# What the task asks
Give back the data below word for word. Any image in it should be left out.

# Available data

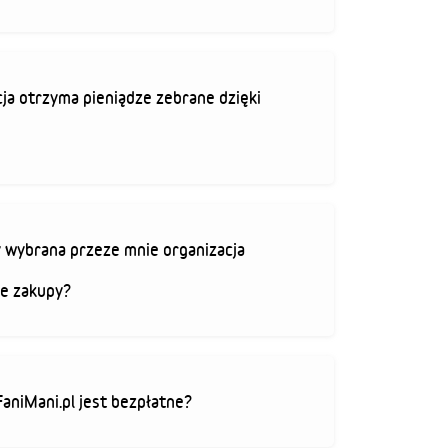
ja otrzyma pieniądze zebrane dzięki
 wybrana przeze mnie organizacja
je zakupy?
FaniMani.pl jest bezpłatne?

# Written answer
ja otrzyma pieniądze zebrane dzięki
 wybrana przeze mnie organizacja
je zakupy?
FaniMani.pl jest bezpłatne?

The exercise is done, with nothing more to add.